U.S. patent application Ser. No. 11/251,112, filed Oct. 14, 2005, describes a multi-element ophthalmic imaging lens that is compatible with a steam autoclave. In this patent application, the concept of opening up the housing body so that there is no longer an internal spacing cavity to collect condensed moisture is introduced and implementation details presented. Constructed in the fashion outlined in the Ser. No. 11/251,112 application, both surfaces of the contact lens element as well as the imaging lens element are exposed to the sterilizing and subsequent drying cycles associated with a complete autoclave cycle. The possibility of moisture permanently encroaching into an internal cavity is therefore eliminated from concern.
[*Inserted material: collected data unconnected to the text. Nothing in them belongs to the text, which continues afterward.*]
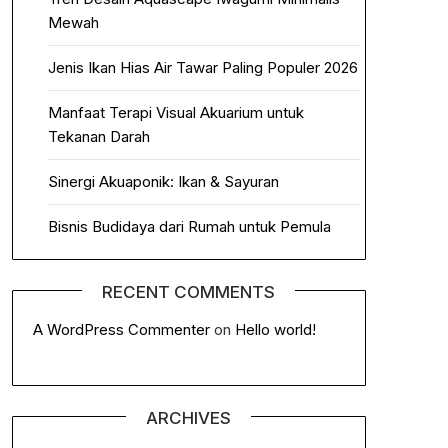
Mewah
Jenis Ikan Hias Air Tawar Paling Populer 2026
Manfaat Terapi Visual Akuarium untuk
Tekanan Darah
Sinergi Akuaponik: Ikan & Sayuran
Bisnis Budidaya dari Rumah untuk Pemula
RECENT COMMENTS
A WordPress Commenter
on
Hello world!
ARCHIVES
While an implementation as described in application Ser. No. 11/251,112 does eliminate the need to effect an autoclave resistant seal on an internal spacing cavity and is therefore suitably autoclavable, an open-cavity design as described in this application does result in the undesirable feature of leaving the opposed contact lens and imaging lens surfaces exposed to the possibility of experiencing fluid splashes or condensation fogging during the course of surgery. The prospect of achieving a hermetically-sealed, autoclave-compatible internal spacing cavity is ideally prescribed for autoclavable ophthalmic imaging lenses.
U.S. Pat. No. 6,695,775 B2 describes a lens assembly for use within autoclavable endoscopes. To address the deficiencies associated with using epoxies or polymer O-rings as sealing agents within autoclavable lens assemblies, U.S. Pat. No. 6,695,775 B2 introduces the innovation of applying, by evaporative coating or by plating, a film of metal to the outside periphery of the physical lens element. Properly prepared in this fashion, metal solder can then be used to hermetically seal the prepared lens element to other properly prepared lens elements or, alternately, directly to a metal mounting structure. By using metal solder, an effective seal can be made that will allow a hermetically sealed internal spacing cavity to be maintained even after multiple exposures to autoclave sterilization.
Though the technology described in U.S. Pat. No. 6,695,775 B2 adequately allows a hermetically-sealed internal spacing cavity to be formed in lens assemblies that are required to be compatible with autoclave sterilization, the evaporative coating/plating processes as well as the laser-based metal soldering process which is required to effect proper sealing are highly specialized. These specialized manufacturing processes require the skilled operation of expensive manufacturing equipment. As a result, a more accessible means of creating an autoclave-compatible hermetic seal for ophthalmic lens assemblies still remains a goal.